# BestBuy Canada – Product Reviews Scraper & Sentiment Analysis (Selenium + BeautifulSoup + VADER/HF)

This notebook demonstrates how to scrape publicly visible product reviews from **BestBuy Canada** (`bestbuy.ca`) for a single product that has **≥ 50 reviews**, apply multiple **filters/sort orders**, paginate via **"Show more"**, extract key review fields, and run **sentiment analysis**.

> **Important:** Use responsibly. This notebook only collects **publicly visible** information for a **single product** and follows site terms. Respect robots.txt and BestBuy policies. Throttle requests with random delays and avoid aggressive scraping.



## What you'll get
- Robust Selenium-based scraper with **filters & pagination**.
- Fields extracted per review:
  - `review_id` (Primary Key)
  - `title`
  - `review_text`
  - `date` (YYYY-MM-DD)
  - `rating` (0–5)
  - `source` (domain)
  - `reviewer_name`
  - `sort_applied`
- CSV export for downstream analytics.
- Sentiment analysis with:
  - **NLTK VADER** (light-weight, offline)
  - Optional **Hugging Face** pipeline (requires internet to download model on first run).
- A small **insights summary** (top aspects, rating distribution, recommendations).



## 0) Environment Setup
> Run this once; comment out installs after initial run for faster iteration.


In [None]:

# If running locally for the first time, uncomment the lines below.
# %pip install --upgrade pip
# %pip install selenium webdriver-manager undetected-chromedriver bs4 lxml pandas numpy python-dateutil nltk transformers torch

import os, time, random, re, sys, json
from dataclasses import dataclass, asdict
from typing import List, Dict, Optional
import pandas as pd
from datetime import datetime
from dateutil import parser as dateparser

# Parsing & scraping
from bs4 import BeautifulSoup

# Selenium stack
import undetected_chromedriver as uc
from selenium.webdriver.common.by import By
from selenium.webdriver.support.ui import WebDriverWait
from selenium.webdriver.support import expected_conditions as EC
from selenium.webdriver.common.action_chains import ActionChains
from selenium.webdriver.common.keys import Keys
from selenium.common.exceptions import TimeoutException, NoSuchElementException, ElementClickInterceptedException

# Sentiment
import nltk
nltk.download('vader_lexicon', quiet=True)
from nltk.sentiment import SentimentIntensityAnalyzer



## 1) Configuration

- Set the `PRODUCT_URL` to any BestBuy Canada product page **with at least 50 reviews**.
- Choose which sort orders (filters) to apply.
- Tweak timeouts, sleeps, and headless mode as needed.


In [None]:

# >>>>>>>>>>>>>>>>>>>>>>>>>>>>>>>>>>>>>>>>>>>>>>>>>>>>>>>>>>>>>>>>>>>>>>>>
# REQUIRED: Paste a BestBuy Canada product URL with >= 50 reviews
# Example (placeholder) — replace with a real product reviews URL:
PRODUCT_URL = "https://www.bestbuy.ca/en-ca/product/replace-with-bestbuy-ca-product-url"

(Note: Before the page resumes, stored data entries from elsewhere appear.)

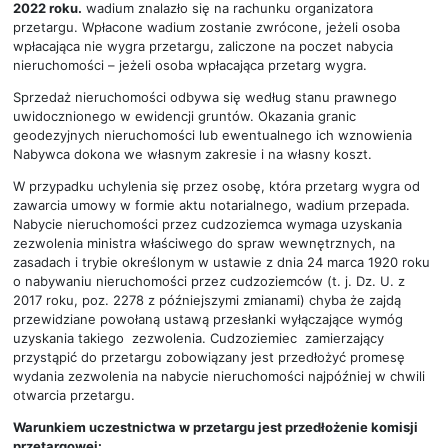
2022 roku.
wadium znalazło się na rachunku organizatora
przetargu. Wpłacone wadium zostanie zwrócone, jeżeli osoba
wpłacająca nie wygra przetargu, zaliczone na poczet nabycia
nieruchomości – jeżeli osoba wpłacająca przetarg wygra.
Sprzedaż nieruchomości odbywa się według stanu prawnego
uwidocznionego w ewidencji gruntów. Okazania granic
geodezyjnych nieruchomości lub ewentualnego ich wznowienia
Nabywca dokona we własnym zakresie i na własny koszt.
W przypadku uchylenia się przez osobę, która przetarg wygra od
zawarcia umowy w formie aktu notarialnego, wadium przepada.
Nabycie nieruchomości przez cudzoziemca wymaga uzyskania
zezwolenia ministra właściwego do spraw wewnętrznych, na
zasadach i trybie określonym w ustawie z dnia 24 marca 1920 roku
o nabywaniu nieruchomości przez cudzoziemców (t. j. Dz. U. z
2017 roku, poz. 2278 z późniejszymi zmianami) chyba że zajdą
przewidziane powołaną ustawą przesłanki wyłączające wymóg
uzyskania takiego zezwolenia. Cudzoziemiec zamierzający
przystąpić do przetargu zobowiązany jest przedłożyć promesę
wydania zezwolenia na nabycie nieruchomości najpóźniej w chwili
otwarcia przetargu.
Warunkiem uczestnictwa w przetargu jest przedłożenie komisji
przetargowej:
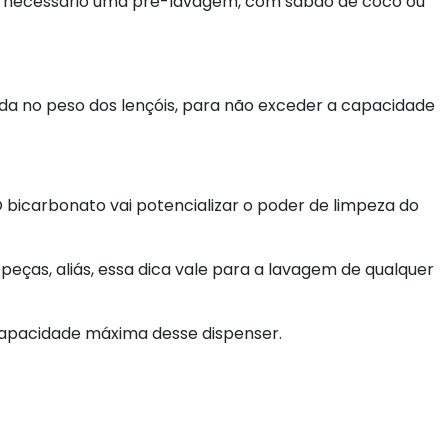
o, é necessário uma pré-lavagem, com sabão de coco ou
gada no peso dos lençóis, para não exceder a capacidade
bicarbonato vai potencializar o poder de limpeza do
peças, aliás, essa dica vale para a lavagem de qualquer
 capacidade máxima desse dispenser.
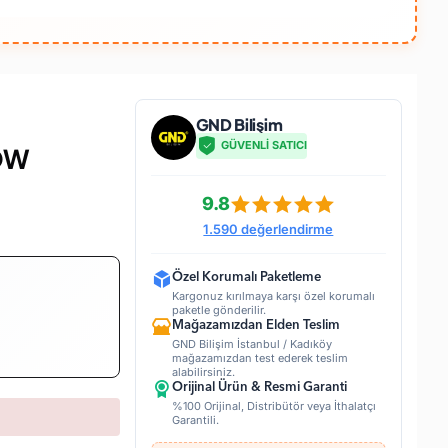
GND Bilişim
GÜVENLİ SATICI
OW
9.8
1.590 değerlendirme
Özel Korumalı Paketleme
Kargonuz kırılmaya karşı özel korumalı
paketle gönderilir.
Mağazamızdan Elden Teslim
GND Bilişim İstanbul / Kadıköy
mağazamızdan test ederek teslim
alabilirsiniz.
Orijinal Ürün & Resmi Garanti
%100 Orijinal, Distribütör veya İthalatçı
Garantili.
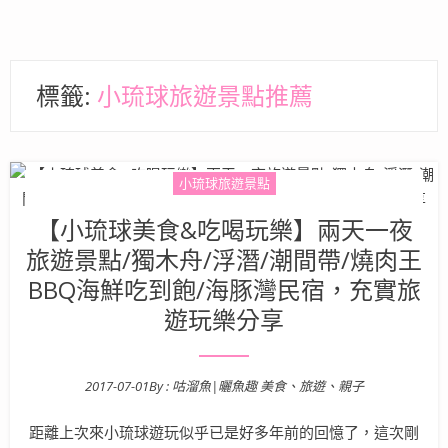
標籤:
小琉球旅遊景點推薦
小琉球旅遊景點
【小琉球美食&吃喝玩樂】兩天一夜
旅遊景點/獨木舟/浮潛/潮間帶/燒肉王
BBQ海鮮吃到飽/海豚灣民宿，充實旅
遊玩樂分享
2017-07-01
By :
咕溜魚|曬魚趣 美食、旅遊、親子
Posted on
距離上次來小琉球遊玩似乎已是好多年前的回憶了，這次剛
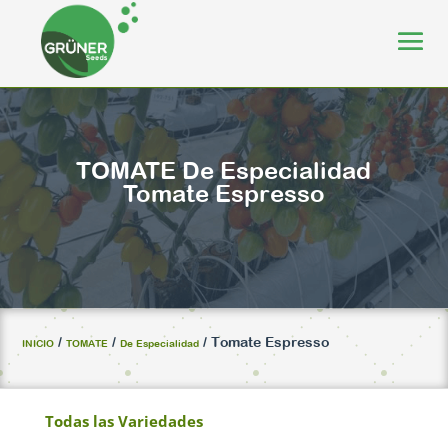
TOMATE
De Especialidad
Tomate Espresso
/
/
/ Tomate Espresso
INICIO
TOMATE
De Especialidad
Todas las Variedades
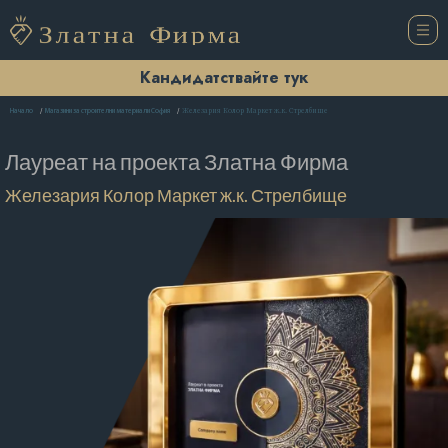
Кандидатствайте тук
Железария Колор Маркет ж.к. Стрелбище
Начало
Магазини за строителни материали София
Лауреат на проекта
Златна Фирма
Железария Колор Маркет ж.к. Стрелбище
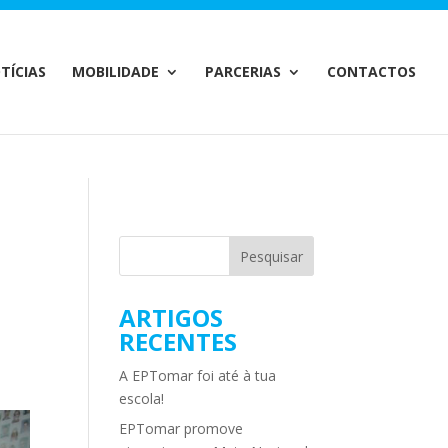
m/MailChimp.php
on line
35
TÍCIAS
MOBILIDADE
PARCERIAS
CONTACTOS
ARTIGOS
RECENTES
A EPTomar foi até à tua
escola!
EPTomar promove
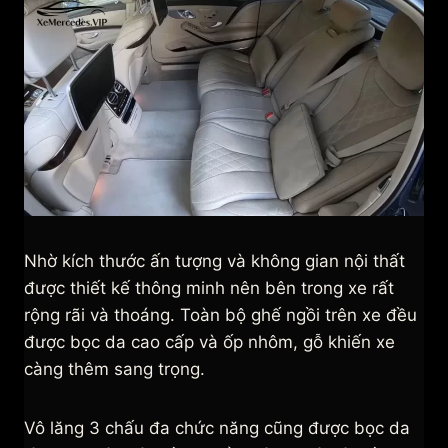
Nhờ kích thước ấn tượng và không gian nội thất
được thiết kế thông minh nên bên trong xe rất
rộng rãi và thoáng. Toàn bộ ghế ngồi trên xe đều
được bọc da cao cấp và ốp nhôm, gỗ khiến xe
càng thêm sang trọng.
Vô lăng 3 chấu đa chức năng cũng được bọc da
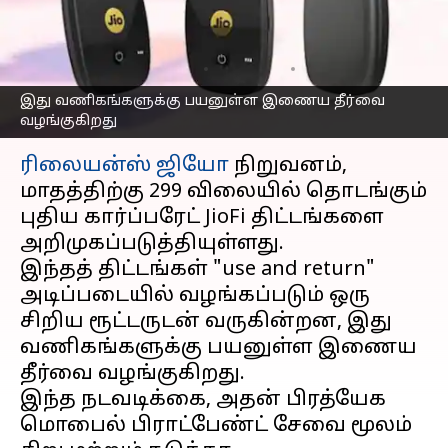
திட்டங்களை
அறிமுகப்படுத்தியுள்ளது
எழுதியவர்
Oct 27, 2025
06:52 pm
Venkatalakshmi V
இது வணிகங்களுக்கு பயனுள்ள இணைய தீர்வை
வழங்குகிறது
செய்தி முன்னோட்டம்
ரிலையன்ஸ்
ஜியோ
நிறுவனம்,
மாதத்திற்கு ₹299 விலையில் தொடங்கும்
புதிய கார்ப்பரேட் JioFi திட்டங்களை
அறிமுகப்படுத்தியுள்ளது.
இந்தத் திட்டங்கள் "use and return"
அடிப்படையில் வழங்கப்படும் ஒரு
சிறிய ரூட்டருடன் வருகின்றன, இது
வணிகங்களுக்கு பயனுள்ள இணைய
தீர்வை வழங்குகிறது.
இந்த நடவடிக்கை, அதன் பிரத்யேக
மொபைல் பிராட்பேண்ட் சேவை மூலம்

# Which sort orders (filters) to apply. These labels must match the site options exactly.
SORT_ORDERS = [
    "Most relevant",
    "Most helpful",
    "Newest",
    "Highest rating",
    "Lowest rating",
]

# Selenium settings
HEADLESS = True
PAGELOAD_TIMEOUT = 30
WAIT_TIMEOUT = 20

# Randomized polite delays (seconds)
MIN_WAIT, MAX_WAIT = 0.8, 1.8

# Output paths
OUTPUT_CSV = "bestbuy_reviews.csv"        # raw reviews
OUTPUT_CSV_DEDUP = "bestbuy_reviews_dedup.csv"
SENTIMENT_CSV = "bestbuy_reviews_sentiment.csv"
SOURCE_DOMAIN = "bestbuy.ca"
# <<<<<<<<<<<<<<<<<<<<<<<<<<<<<<<<<<<<<<<<<<<<<<<<<<<<<<<<<<<<<<<<<<<<<<<<



## 2) Browser Helper – launch, navigate, and utilities
- Uses **undetected_chromedriver** to reduce automation signals.
- Adds a **custom user-agent** and disables some automation flags.
- Provides helpers to: accept cookies, open the reviews tab, select sort order, and click "Show more".


In [None]:

def make_driver():
    ua = (
        "Mozilla/5.0 (Windows NT 10.0; Win64; x64) "
        "AppleWebKit/537.36 (KHTML, like Gecko) "
        "Chrome/120.0.0.0 Safari/537.36"
    )
    options = uc.ChromeOptions()
    if HEADLESS:
        options.add_argument("--headless=new")
    options.add_argument("--disable-blink-features=AutomationControlled")
    options.add_argument("--disable-dev-shm-usage")
    options.add_argument("--no-sandbox")
    options.add_argument(f"--user-agent={ua}")
    options.add_argument("--lang=en-US,en;q=0.9")
    driver = uc.Chrome(options=options)
    driver.set_page_load_timeout(PAGELOAD_TIMEOUT)
    return driver

def polite_sleep():
    time.sleep(random.uniform(MIN_WAIT, MAX_WAIT))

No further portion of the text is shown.